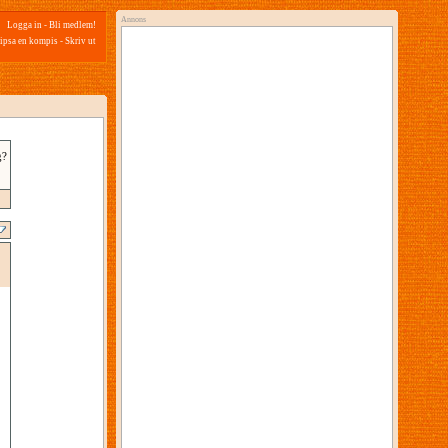
Annons
Logga in
-
Bli medlem!
ipsa en kompis
-
Skriv ut
g?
:::::
Exercise objective |
With the pictures excluded, restate the material exactly as it stands.

Completed exercise |
Annons
Logga in
-
Bli medlem!
ipsa en kompis
-
Skriv ut
g?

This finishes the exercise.